What to produce: In the data below, the answer is the run of lines from the line containing "palavras, gestos, pensamentos, não" through the line containing "arei um presente", both included; print it exactly and nothing else.

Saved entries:
--------

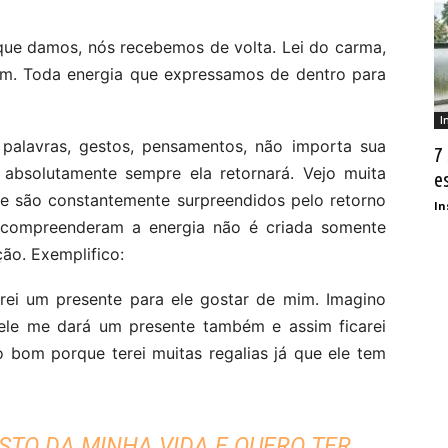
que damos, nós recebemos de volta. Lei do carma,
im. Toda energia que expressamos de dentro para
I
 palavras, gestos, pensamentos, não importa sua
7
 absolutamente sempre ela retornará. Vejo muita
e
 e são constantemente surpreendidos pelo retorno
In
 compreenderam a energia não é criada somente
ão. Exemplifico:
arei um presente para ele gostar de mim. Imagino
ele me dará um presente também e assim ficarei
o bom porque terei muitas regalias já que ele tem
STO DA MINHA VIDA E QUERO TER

--------

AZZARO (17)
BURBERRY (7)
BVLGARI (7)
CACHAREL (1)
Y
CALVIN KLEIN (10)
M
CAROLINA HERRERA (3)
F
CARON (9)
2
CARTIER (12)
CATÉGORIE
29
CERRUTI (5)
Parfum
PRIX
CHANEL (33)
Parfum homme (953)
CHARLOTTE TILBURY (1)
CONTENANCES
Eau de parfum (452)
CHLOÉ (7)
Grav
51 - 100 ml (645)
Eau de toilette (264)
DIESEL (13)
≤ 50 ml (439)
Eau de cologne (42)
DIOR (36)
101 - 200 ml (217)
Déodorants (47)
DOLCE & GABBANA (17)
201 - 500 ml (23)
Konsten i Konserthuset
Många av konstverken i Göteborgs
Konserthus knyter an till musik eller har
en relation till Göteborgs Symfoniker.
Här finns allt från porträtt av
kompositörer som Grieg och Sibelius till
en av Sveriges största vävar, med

--------

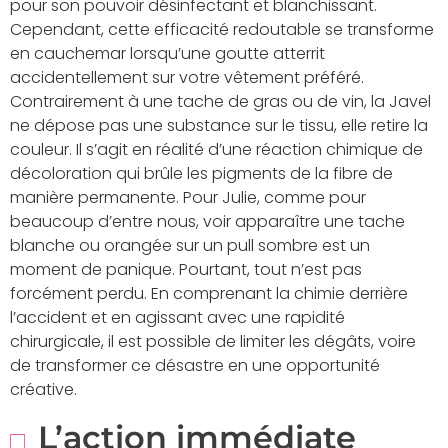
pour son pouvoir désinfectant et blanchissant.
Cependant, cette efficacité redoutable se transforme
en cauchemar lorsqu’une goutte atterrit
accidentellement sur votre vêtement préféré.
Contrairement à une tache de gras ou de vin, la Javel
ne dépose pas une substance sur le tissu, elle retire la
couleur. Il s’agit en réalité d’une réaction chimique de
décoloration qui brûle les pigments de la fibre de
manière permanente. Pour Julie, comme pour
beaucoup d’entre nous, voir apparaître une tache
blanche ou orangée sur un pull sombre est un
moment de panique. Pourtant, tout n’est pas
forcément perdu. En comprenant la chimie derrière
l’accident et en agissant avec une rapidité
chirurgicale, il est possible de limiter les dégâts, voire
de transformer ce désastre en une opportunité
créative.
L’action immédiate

--------

Answer section:
 palavras, gestos, pensamentos, não importa sua
7
 absolutamente sempre ela retornará. Vejo muita
e
 e são constantemente surpreendidos pelo retorno
In
 compreenderam a energia não é criada somente
ão. Exemplifico:
arei um presente para ele gostar de mim. Imagino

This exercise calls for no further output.